Inclusiveness that includes the off-campus community is important in these days of LA Excels, the Harward Center for Community Partnerships, and service-learning. “The primary attribute that the station brings to the College is that it really closes the gap,” Goldmann says. WRBC’s role in bridging the divide between campus and the Twin Cities is especially effective because it’s an organic response to a common interest — a dialogue in the universal language of music, if you will. “I see it as one of the original community-college partnerships,” says local deejay Michael Dixon, an Auburn psychologist.

The benefits to Bates of the town-gown bond at WRBC are obvious. For starters, the station gets the summer staff it needs to maintain non-stop operation. (“It’s almost always Eric McIntosh who ends up at the station from 2 a.m. to

8 a.m.,” says Alam. “He completely changes his sleep cycle.”) This summer, Dixon wears the hats of general manager, program director, and music director.

But how do the Twin Cities benefit from the station, beyond the intangible good of an alternative to commercial radio? Skip Mowry believes that WRBC’s strongest appeal to the community lies in the opportunities it gives locals to dip their toes in radio — a particular boon to young people. The station is also open to local cultural interests, although unlike community stations such as WMPG-FM, down the road at the University of Southern Maine, it doesn’t reach out to those interests. It only welcomes those who come to the door. So, since former state Sen. Georgette Berube discontinued her show on WRBC, the station no longer speaks to the Franco- American community here.

Overall, the marriage between town and gown at WRBC is pretty harmonious. (Though the community deejays — some of whom have worked at the station for nearly a decade — express occasional frustration about getting used to a new slate of student station leaders every couple of years.) The need for more money and better facilities are the two big issues the staff is united on (besides the importance of music). There’s no question that WRBC deserves better digs, even with the new paint, and hopes are high that the College will see fit to move it into the new campus center. That concept would perfectly fit the administration’s aspirations for the center as a sort of virtual piazza, a flash point for social and creative life at Bates.

WRBC disc jockey Kristen O'Toole '02 graduated in May with an English degree.
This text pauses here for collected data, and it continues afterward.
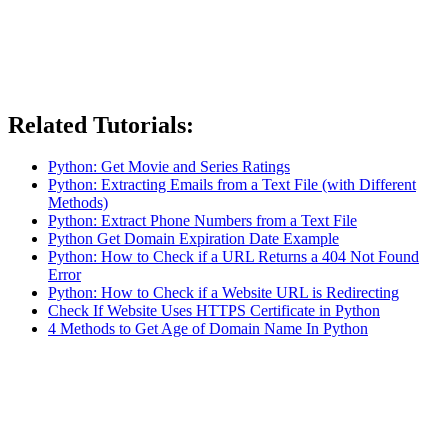
Related Tutorials:
Python: Get Movie and Series Ratings
Python: Extracting Emails from a Text File (with Different
Methods)
Python: Extract Phone Numbers from a Text File
Python Get Domain Expiration Date Example
Python: How to Check if a URL Returns a 404 Not Found
Error
Python: How to Check if a Website URL is Redirecting
Check If Website Uses HTTPS Certificate in Python
4 Methods to Get Age of Domain Name In Python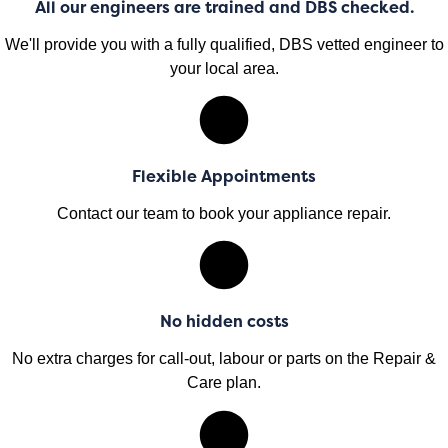
All our engineers are trained and DBS checked.
We'll provide you with a fully qualified, DBS vetted engineer to
your local area.
Flexible Appointments
Contact our team to book your appliance repair.
No hidden costs
No extra charges for call-out, labour or parts on the Repair &
Care plan.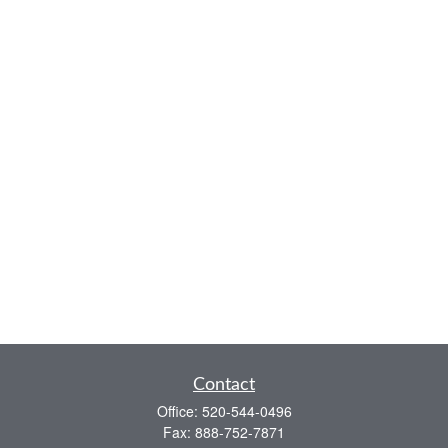
Contact
Office:
520-544-0496
Fax:
888-752-7871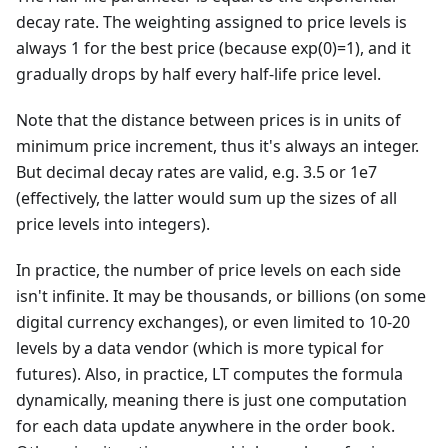
decay rate. The weighting assigned to price levels is
always 1 for the best price (because exp(0)=1), and it
gradually drops by half every half-life price level.
Note that the distance between prices is in units of
minimum price increment, thus it's always an integer.
But decimal decay rates are valid, e.g. 3.5 or 1e7
(effectively, the latter would sum up the sizes of all
price levels into integers).
In practice, the number of price levels on each side
isn't infinite. It may be thousands, or billions (on some
digital currency exchanges), or even limited to 10-20
levels by a data vendor (which is more typical for
futures). Also, in practice, LT computes the formula
dynamically, meaning there is just one computation
for each data update anywhere in the order book.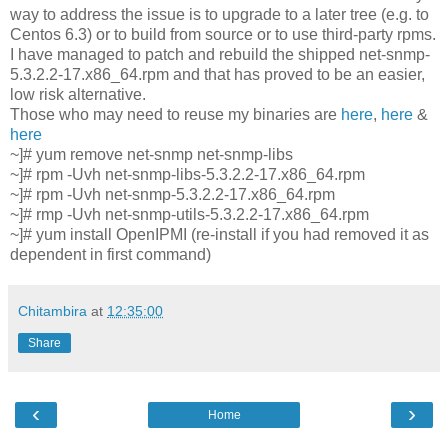
way to address the issue is to upgrade to a later tree (e.g. to
Centos 6.3) or to build from source or to use third-party rpms.
I have managed to patch and rebuild the shipped net-snmp-
5.3.2.2-17.x86_64.rpm and that has proved to be an easier,
low risk alternative.
Those who may need to reuse my binaries are
here
,
here
&
here
~]# yum remove net-snmp net-snmp-libs
~]# rpm -Uvh net-snmp-libs-5.3.2.2-17.x86_64.rpm
~]# rpm -Uvh net-snmp-5.3.2.2-17.x86_64.rpm
~]# rmp -Uvh net-snmp-utils-5.3.2.2-17.x86_64.rpm
~]# yum install OpenIPMI (re-install if you had removed it as
dependent in first command)
Chitambira
at
12:35:00
Share
‹
›
Home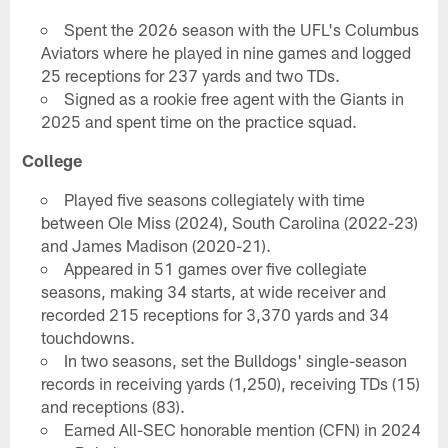
Spent the 2026 season with the UFL's Columbus
Aviators where he played in nine games and logged
25 receptions for 237 yards and two TDs.
Signed as a rookie free agent with the Giants in
2025 and spent time on the practice squad.
College
Played five seasons collegiately with time
between Ole Miss (2024), South Carolina (2022-23)
and James Madison (2020-21).
Appeared in 51 games over five collegiate
seasons, making 34 starts, at wide receiver and
recorded 215 receptions for 3,370 yards and 34
touchdowns.
In two seasons, set the Bulldogs' single-season
records in receiving yards (1,250), receiving TDs (15)
and receptions (83).
Earned All-SEC honorable mention (CFN) in 2024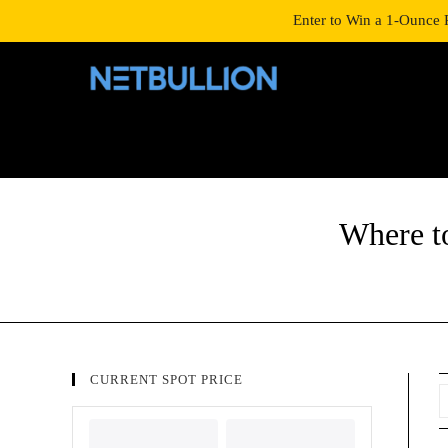
LOGIN/SIGNUP
SHOP
Enter to Win a 1-Ounce 
Where t
CURRENT SPOT PRICE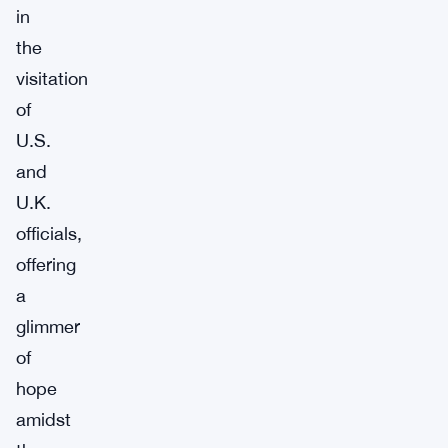
in
the
visitation
of
U.S.
and
U.K.
officials,
offering
a
glimmer
of
hope
amidst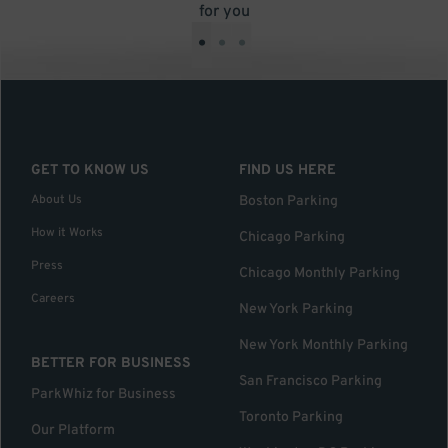
for you
•
•
•
GET TO KNOW US
FIND US HERE
About Us
Boston Parking
How it Works
Chicago Parking
Press
Chicago Monthly Parking
Careers
New York Parking
New York Monthly Parking
BETTER FOR BUSINESS
San Francisco Parking
ParkWhiz for Business
Toronto Parking
Our Platform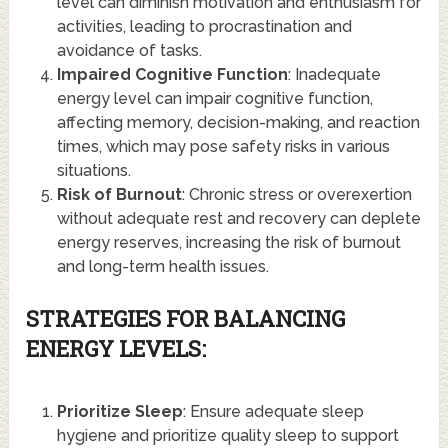
level can diminish motivation and enthusiasm for
activities, leading to procrastination and
avoidance of tasks.
Impaired Cognitive Function
: Inadequate
energy level can impair cognitive function,
affecting memory, decision-making, and reaction
times, which may pose safety risks in various
situations.
Risk of Burnout
: Chronic stress or overexertion
without adequate rest and recovery can deplete
energy reserves, increasing the risk of burnout
and long-term health issues.
STRATEGIES FOR BALANCING
ENERGY LEVELS:
Prioritize Sleep
: Ensure adequate sleep
hygiene and prioritize quality sleep to support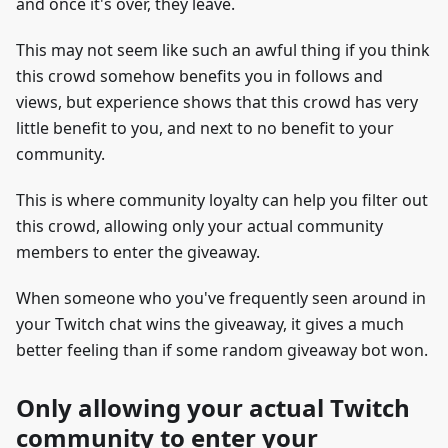
and once it's over, they leave.
This may not seem like such an awful thing if you think
this crowd somehow benefits you in follows and
views, but experience shows that this crowd has very
little benefit to you, and next to no benefit to your
community.
This is where community loyalty can help you filter out
this crowd, allowing only your actual community
members to enter the giveaway.
When someone who you've frequently seen around in
your Twitch chat wins the giveaway, it gives a much
better feeling than if some random giveaway bot won.
Only allowing your actual Twitch
community to enter your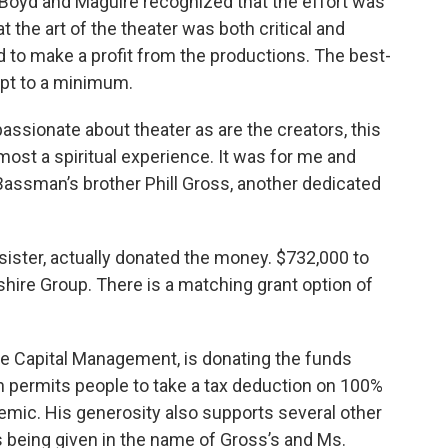
 Boyd and Maguire recognized that the effort was
at the art of the theater was both critical and
d to make a profit from the productions. The best-
pt to a minimum.
assionate about theater as are the creators, this
most a spiritual experience. It was for me and
assman’s brother Phill Gross, another dedicated
 sister, actually donated the money. $732,000 to
hire Group. There is a matching grant option of
ge Capital Management, is donating the funds
h permits people to take a tax deduction on 100%
emic. His generosity also supports several other
is being given in the name of Gross’s and Ms.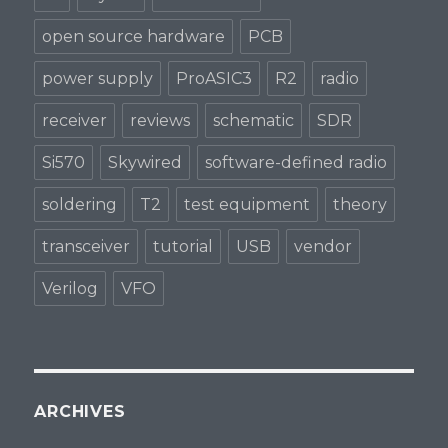
open source hardware
PCB
power supply
ProASIC3
R2
radio
receiver
reviews
schematic
SDR
Si570
Skywired
software-defined radio
soldering
T2
test equipment
theory
transceiver
tutorial
USB
vendor
Verilog
VFO
ARCHIVES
She aspires to do the kind of music journalism popularized by Lester Bangs and Dave Marsh.

In the end, though, it seems poetically apt that the poster child of campus radio should be bunkered in a basement. If a child’s idea of telecommunication is two cans and a piece of string, the young adult’s is two isolated souls linked by a piece of good music. That’s a link that radio makes best. And if its sense of intimacy is somewhat betrayed by the fact that the deejay is being intimate with many people at once (and there’s a word for that sort of behavior), the intimacy feels real nonetheless for every deejay and every listener.

For Ari Goldmann, ‘RBC’s best moments come during the station’s annual trivia contest, when the little lounge is packed with people and incoming calls keep the phone lines humming. Friends of Kristen O’Toole know that certain songs she plays are dedicated to them, whether she announces it or not.

“The station can be a lonely place,” says Skip Mowry. “A lot of the time, besides the person who has the show, there’s nobody else there.” He says, “Sometimes you sit there and you think, is anybody listening? And then you get this phone call that lets you know that people are listening.”

WRBC on the Web?

Famous for being the first Maine radio station on the Web in 1997, WRBC is becoming equally well-known for its balky audio server. The station hopes to be back on the Web soon at www.bates.edu/people/orgs/wrbc/.